* Your goal *
For this listing, report how many lines contain the string "will", using only a number.

* Information shown *
——
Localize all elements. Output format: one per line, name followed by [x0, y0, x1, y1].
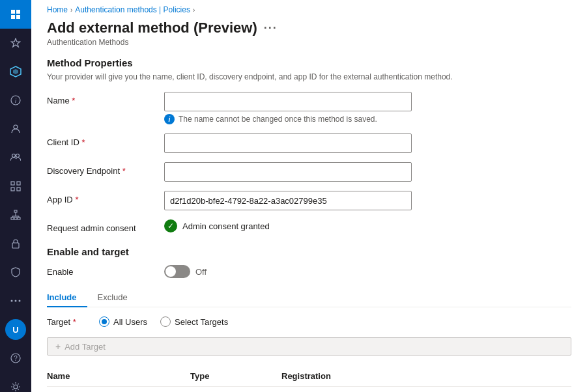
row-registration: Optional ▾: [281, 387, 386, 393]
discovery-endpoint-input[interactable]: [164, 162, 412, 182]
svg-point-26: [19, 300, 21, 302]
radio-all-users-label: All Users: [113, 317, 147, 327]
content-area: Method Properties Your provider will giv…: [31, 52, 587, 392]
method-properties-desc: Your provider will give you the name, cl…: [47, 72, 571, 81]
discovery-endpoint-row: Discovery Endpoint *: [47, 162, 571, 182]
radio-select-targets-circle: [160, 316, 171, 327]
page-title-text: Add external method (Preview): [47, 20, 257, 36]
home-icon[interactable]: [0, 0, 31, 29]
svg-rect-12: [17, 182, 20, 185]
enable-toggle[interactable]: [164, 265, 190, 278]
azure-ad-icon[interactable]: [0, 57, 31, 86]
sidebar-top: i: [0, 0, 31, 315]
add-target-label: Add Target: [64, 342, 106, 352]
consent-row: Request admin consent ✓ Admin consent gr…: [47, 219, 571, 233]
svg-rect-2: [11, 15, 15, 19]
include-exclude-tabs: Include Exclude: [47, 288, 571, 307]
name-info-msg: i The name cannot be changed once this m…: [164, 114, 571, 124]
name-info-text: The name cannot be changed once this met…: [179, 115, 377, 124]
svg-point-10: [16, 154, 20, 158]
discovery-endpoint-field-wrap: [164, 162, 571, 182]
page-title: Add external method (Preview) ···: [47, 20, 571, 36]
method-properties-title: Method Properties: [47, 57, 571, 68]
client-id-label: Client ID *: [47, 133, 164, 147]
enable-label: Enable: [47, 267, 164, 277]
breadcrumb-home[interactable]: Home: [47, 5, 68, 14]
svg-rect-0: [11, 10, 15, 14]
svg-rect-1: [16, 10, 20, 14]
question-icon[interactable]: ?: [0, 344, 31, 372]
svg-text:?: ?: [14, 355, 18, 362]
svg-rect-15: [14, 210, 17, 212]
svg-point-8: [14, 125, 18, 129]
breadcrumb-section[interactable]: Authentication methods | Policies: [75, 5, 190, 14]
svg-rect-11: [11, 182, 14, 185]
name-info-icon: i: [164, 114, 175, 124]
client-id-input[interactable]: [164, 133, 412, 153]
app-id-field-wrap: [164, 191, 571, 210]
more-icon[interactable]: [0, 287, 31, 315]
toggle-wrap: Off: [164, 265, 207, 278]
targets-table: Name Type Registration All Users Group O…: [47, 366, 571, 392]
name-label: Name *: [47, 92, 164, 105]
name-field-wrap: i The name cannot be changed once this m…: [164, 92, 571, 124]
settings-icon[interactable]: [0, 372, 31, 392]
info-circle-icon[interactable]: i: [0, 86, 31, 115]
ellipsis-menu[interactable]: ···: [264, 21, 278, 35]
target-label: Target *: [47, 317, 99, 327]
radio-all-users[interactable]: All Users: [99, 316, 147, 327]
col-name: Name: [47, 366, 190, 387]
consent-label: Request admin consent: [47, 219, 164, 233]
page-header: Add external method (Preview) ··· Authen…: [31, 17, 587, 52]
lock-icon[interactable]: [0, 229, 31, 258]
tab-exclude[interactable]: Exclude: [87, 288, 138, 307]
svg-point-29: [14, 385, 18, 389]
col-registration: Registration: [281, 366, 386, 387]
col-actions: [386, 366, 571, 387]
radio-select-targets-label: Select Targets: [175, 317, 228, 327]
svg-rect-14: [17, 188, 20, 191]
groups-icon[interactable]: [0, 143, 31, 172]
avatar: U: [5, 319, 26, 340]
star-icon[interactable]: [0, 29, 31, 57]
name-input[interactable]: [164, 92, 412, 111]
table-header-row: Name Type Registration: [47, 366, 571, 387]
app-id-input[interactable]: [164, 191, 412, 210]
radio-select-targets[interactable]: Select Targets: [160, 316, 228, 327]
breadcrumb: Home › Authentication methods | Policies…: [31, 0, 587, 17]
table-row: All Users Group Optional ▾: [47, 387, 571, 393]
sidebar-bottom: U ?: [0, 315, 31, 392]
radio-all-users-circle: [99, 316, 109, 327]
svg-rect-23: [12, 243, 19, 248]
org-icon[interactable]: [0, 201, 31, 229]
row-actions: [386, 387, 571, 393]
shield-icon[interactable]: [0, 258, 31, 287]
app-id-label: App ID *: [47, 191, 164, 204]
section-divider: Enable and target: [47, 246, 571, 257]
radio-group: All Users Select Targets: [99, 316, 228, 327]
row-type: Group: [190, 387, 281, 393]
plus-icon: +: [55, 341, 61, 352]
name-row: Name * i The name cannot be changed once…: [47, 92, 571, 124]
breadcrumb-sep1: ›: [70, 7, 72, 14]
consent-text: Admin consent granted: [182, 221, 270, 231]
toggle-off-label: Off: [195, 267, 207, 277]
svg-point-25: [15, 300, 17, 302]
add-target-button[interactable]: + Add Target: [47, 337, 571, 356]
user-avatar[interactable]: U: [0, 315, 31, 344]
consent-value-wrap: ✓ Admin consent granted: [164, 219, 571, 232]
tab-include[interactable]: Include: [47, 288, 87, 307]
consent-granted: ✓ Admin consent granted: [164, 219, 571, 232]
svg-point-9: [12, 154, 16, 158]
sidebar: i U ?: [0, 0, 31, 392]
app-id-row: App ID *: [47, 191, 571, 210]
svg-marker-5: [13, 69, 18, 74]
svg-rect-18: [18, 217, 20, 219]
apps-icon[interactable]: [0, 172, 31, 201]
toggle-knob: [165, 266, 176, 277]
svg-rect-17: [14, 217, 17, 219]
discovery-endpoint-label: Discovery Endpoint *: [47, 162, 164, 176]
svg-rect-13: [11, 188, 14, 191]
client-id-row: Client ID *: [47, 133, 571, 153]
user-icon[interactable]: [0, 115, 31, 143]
——
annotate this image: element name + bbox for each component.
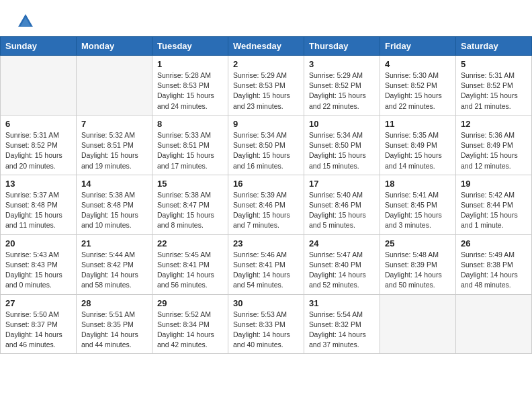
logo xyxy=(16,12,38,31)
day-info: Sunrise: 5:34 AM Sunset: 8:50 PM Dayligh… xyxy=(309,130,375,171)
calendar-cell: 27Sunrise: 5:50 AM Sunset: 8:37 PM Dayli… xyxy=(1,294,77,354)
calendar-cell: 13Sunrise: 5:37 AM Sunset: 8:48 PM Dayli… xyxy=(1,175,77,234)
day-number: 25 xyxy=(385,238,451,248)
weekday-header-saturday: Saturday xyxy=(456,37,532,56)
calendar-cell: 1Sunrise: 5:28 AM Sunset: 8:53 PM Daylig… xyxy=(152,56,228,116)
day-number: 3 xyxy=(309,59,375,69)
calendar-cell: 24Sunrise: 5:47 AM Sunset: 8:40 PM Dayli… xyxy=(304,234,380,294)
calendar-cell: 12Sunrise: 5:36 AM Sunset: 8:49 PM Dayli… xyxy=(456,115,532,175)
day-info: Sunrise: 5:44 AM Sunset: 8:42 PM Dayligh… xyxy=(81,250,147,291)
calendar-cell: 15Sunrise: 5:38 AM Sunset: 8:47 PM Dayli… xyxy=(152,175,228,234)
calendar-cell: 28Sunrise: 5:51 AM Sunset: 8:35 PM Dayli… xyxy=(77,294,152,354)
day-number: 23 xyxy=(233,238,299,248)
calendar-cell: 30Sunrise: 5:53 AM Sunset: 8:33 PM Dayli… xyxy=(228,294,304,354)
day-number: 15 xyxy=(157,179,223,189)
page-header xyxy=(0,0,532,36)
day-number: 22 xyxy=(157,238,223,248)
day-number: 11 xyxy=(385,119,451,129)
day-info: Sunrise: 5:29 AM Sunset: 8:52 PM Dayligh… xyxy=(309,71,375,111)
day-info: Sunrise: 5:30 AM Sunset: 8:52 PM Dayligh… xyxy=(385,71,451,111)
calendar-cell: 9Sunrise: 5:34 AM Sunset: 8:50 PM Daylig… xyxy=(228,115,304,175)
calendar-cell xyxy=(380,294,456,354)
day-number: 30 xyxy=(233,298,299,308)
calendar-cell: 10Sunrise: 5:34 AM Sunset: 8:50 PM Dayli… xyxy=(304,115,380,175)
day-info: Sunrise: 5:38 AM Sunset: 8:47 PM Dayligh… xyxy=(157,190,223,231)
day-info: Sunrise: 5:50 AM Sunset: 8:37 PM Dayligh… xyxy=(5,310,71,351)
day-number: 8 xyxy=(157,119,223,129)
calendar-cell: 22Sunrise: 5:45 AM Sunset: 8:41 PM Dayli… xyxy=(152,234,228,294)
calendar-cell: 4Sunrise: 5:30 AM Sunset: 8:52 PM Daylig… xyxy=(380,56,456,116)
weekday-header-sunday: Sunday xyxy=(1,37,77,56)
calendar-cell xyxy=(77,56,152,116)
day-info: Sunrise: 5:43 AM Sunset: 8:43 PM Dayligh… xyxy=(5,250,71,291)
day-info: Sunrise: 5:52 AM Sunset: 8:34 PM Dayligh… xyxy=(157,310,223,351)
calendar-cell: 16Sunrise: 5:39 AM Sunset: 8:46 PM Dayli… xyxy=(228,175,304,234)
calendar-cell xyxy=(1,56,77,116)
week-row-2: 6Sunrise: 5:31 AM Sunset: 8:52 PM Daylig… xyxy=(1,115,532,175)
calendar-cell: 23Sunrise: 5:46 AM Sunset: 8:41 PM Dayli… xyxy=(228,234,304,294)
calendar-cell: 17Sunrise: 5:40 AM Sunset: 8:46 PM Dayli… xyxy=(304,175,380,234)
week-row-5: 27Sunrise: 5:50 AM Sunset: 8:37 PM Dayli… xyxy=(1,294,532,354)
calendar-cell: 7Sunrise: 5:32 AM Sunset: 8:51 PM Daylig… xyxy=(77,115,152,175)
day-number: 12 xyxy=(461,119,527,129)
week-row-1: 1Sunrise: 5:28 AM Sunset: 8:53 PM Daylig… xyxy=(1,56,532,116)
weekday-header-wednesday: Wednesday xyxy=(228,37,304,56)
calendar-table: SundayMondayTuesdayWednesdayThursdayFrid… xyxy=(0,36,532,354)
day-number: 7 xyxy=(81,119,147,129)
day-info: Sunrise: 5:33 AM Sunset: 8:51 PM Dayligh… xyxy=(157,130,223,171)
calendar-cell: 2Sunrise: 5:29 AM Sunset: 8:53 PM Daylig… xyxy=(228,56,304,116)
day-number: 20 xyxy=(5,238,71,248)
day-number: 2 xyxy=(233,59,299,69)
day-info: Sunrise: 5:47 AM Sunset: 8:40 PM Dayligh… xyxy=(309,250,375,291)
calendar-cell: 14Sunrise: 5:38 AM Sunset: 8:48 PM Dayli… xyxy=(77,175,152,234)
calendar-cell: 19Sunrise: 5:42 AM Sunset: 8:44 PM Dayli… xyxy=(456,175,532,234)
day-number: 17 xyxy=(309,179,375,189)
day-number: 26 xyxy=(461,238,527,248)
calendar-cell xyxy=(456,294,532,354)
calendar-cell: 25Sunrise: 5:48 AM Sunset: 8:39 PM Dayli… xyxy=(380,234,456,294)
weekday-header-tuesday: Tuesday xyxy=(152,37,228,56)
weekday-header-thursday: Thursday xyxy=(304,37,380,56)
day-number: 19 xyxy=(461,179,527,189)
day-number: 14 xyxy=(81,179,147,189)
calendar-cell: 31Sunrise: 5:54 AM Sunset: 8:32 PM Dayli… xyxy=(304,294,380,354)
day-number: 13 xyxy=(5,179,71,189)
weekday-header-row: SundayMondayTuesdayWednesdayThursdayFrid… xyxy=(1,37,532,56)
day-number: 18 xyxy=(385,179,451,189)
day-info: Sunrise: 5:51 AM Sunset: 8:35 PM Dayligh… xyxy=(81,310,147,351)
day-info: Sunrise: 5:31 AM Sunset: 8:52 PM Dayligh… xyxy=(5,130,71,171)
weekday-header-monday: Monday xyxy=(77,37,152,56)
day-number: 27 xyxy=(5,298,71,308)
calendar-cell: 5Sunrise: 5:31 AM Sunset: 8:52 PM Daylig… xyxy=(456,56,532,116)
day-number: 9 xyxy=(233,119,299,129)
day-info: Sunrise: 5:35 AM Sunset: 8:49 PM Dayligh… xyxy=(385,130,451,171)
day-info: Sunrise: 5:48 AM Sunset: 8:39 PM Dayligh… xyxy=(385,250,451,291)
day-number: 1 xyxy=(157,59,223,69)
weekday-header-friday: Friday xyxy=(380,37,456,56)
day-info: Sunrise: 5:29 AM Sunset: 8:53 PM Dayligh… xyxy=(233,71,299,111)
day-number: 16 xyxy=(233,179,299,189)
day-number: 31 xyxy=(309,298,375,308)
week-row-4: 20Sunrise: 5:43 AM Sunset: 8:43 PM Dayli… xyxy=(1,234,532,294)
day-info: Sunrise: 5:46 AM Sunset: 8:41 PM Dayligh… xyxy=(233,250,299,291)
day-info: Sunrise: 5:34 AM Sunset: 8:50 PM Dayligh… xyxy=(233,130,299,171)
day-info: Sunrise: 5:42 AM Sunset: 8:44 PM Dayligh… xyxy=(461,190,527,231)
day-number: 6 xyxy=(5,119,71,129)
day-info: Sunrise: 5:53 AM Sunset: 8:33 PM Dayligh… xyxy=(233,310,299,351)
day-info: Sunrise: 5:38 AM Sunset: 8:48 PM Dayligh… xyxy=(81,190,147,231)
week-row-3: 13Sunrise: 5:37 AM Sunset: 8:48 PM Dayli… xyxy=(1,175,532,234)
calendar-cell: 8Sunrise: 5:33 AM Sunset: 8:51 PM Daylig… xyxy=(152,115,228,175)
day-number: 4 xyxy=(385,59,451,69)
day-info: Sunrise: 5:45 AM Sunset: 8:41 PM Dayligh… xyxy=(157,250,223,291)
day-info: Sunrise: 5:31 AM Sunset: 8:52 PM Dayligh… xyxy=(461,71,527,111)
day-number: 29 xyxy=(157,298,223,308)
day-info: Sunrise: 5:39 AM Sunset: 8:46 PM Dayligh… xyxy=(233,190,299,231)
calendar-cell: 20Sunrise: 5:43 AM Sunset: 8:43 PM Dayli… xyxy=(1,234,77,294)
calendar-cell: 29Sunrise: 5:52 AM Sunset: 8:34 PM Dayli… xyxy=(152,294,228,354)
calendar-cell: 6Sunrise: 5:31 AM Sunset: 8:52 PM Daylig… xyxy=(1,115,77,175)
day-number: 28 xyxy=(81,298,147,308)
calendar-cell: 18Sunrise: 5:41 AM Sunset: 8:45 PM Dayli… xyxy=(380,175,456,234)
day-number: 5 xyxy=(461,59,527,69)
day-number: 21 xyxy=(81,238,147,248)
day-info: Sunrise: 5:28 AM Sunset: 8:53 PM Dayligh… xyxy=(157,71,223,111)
——
* Written answer *
2